In order to build your Docker image, you should run the following command:
```bash
docker build -t stockpred -f dockerfile .
```
This will build the image specified previously with the stockpred tag. This image will be usable in MLflow in the subsequent steps as the model is now logged into your local registry.

1. Run your project.
In order to run your project, you can now run the MLflow project:
```bash
mlflow run .
```
At this stage, you have **a simple, reproducible baseline of a stock predictor pipeline using MLflow** that you can improve on and easily share with others.

## **Exploring MLflow tracking**

The **MLflow tracking** component is responsible for observability. The main features of this module are the logging of metrics, artifacts, and parameters of an MLflow execution. It provides vizualisations and artifact management features.
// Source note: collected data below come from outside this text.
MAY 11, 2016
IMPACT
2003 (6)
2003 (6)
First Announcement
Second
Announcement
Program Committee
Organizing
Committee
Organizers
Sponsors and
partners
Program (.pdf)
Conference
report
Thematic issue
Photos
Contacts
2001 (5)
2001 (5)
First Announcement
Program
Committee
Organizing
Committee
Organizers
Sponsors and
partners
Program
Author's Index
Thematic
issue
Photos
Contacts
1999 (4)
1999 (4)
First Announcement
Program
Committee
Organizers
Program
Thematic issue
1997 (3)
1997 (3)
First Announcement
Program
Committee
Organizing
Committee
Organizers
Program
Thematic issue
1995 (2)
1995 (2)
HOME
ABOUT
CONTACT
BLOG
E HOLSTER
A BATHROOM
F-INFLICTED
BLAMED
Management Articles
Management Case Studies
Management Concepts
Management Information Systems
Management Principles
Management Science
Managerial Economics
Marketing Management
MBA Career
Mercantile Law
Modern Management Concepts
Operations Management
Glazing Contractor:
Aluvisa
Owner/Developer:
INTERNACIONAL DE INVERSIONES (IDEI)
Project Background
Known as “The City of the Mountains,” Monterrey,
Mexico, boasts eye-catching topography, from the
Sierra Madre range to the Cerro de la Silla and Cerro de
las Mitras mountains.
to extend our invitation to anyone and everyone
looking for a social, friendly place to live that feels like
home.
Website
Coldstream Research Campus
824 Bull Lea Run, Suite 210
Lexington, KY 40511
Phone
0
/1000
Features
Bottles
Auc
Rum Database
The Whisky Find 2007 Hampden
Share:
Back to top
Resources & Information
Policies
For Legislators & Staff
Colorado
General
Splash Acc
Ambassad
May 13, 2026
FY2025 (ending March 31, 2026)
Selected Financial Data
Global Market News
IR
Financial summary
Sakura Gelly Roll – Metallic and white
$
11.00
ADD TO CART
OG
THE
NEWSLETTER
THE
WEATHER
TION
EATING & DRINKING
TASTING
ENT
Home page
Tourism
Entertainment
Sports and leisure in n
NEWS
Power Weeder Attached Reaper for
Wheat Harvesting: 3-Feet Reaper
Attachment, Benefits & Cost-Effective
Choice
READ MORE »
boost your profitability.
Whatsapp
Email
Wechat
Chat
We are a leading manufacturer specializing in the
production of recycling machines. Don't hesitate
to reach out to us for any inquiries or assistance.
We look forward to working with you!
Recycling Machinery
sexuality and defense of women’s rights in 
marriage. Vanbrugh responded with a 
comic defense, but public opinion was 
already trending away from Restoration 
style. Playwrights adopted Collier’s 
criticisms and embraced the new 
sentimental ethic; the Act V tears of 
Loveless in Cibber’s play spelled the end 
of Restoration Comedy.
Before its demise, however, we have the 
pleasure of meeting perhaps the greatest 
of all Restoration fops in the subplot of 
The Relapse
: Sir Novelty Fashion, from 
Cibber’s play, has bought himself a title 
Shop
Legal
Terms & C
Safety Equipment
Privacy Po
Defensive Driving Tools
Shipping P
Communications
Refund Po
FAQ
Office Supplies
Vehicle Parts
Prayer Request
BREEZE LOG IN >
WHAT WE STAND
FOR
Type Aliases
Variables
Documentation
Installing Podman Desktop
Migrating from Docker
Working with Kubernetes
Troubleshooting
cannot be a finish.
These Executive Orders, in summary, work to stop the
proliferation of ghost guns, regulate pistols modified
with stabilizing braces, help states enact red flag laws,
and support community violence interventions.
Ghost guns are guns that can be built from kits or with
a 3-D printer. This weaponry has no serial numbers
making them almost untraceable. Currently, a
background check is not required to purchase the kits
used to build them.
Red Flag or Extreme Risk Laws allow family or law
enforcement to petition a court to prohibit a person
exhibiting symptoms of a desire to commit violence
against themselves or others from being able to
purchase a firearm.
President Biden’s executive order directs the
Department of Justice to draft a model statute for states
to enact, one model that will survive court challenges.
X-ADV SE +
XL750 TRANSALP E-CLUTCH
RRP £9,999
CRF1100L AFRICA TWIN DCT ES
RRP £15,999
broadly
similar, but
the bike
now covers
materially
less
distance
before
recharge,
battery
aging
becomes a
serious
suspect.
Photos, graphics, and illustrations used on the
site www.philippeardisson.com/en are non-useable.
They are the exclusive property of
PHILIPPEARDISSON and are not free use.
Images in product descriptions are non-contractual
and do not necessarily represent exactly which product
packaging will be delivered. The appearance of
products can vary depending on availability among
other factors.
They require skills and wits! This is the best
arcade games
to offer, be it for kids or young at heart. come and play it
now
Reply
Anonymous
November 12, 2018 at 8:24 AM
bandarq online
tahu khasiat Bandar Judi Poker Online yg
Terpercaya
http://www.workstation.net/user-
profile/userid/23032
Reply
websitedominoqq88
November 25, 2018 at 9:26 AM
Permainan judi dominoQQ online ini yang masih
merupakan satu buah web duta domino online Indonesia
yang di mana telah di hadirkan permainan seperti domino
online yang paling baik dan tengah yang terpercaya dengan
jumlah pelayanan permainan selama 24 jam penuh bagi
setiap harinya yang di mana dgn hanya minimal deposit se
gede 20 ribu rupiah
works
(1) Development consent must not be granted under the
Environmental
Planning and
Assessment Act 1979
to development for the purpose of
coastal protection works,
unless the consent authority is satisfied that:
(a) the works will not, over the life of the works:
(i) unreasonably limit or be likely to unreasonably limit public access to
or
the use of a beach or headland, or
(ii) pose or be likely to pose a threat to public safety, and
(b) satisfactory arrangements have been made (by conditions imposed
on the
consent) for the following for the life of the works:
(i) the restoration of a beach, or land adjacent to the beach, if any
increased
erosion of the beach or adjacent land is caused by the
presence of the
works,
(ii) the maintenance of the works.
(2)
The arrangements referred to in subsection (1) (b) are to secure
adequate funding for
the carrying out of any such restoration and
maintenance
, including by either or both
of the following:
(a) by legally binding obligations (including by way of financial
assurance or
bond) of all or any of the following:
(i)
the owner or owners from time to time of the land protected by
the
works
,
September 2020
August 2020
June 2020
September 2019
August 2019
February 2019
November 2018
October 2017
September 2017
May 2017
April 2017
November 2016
In a **production setting, it is used as a centralized tracking server implemented in Python that can be shared by a group of ML practitioners in an organization**. This **enables improvements in ML models to be shared within the organization**.

you can run the following command to have access to the results of your runs:

```bash
mlflow ui
```

## **Exploring MLflow Models**

**MLflow Models** is the core component that handles the different model flavors that are supported in MLflow and intermediates the deployment into different execution environments.

We will now delve into the different models supported in the latest version of MLflow.

As shown in the *Getting started with MLflow* section, MLflow models have a specific serialization approach for when the model is persisted in its internal format. For example, the serialized folder of the model implemented on the **stockpredictor** project would look like the following:
```bash
- MLmodel
- conda.yaml
- model.pkl
```

MLflow, by default, supports serving models in two flavors, namely, as a **python_function** or in **sklearn** format. The flavors are basically a format to be used by tools or environments serving models.

A good example of using the preceding is being able to serve your model without any extra code by executing the following command:
```bash
mlflow models serve -m ./mlruns/0/b9ee36e80a934cef9cac3a0513db515c/artifacts/model_random_forest/
```
You have access to a very simple web server that can run your model. Your model prediction interface can be executed by running the following command:
```bash
curl http://127.0.0.1:5000/invocations -H 'Content-Type: application/json' -d '{"data":[[1,1,1,1,0,1,1,1,0,1,1,1,0,0]]}' [1]%
```
The response to the API call to our model was 1; as defined in our predicted variable, this means that in the next reading, the stock will move up.

The final few steps outline how powerful MLflow is as an end-to-end tool for model development, including for the prototyping of REST-based APIs for ML services.

The MLflow Models component allows the creation of custom-made Python modules that will have the same benefits as the built-in models, as long as a prediction interface is followed.

Some of the notable model types supported will be explored in upcoming chapters, including the following:

* XGBoost model format
* R functions
* H2O model
* Keras
* PyTorch
* Sklearn
* Spark MLib
* TensorFlow
* Fastai

Support for the most prevalent ML types of models, combined with its built-in capability for on-premises and cloud deployment, is one of the strongest features of MLflow Models. We will explore this in more detail in the deployment-related chapters.

## **Exploring MLflow Model Registry**

The model registry component in MLflow **gives the ML developer an abstraction for model life cycle management**. It is a centralized store for an organization or function that allows models in the organization to be shared, created, and archived collaboratively.

The management of the model can be made with the different APIs of MLflow and with the UI. Upon registering the model, you can annotate the registered model with the relevant metadata and manage its life cycle. One example is to have models in a staging pre-production environment and manage the life cycle by sending the model to production.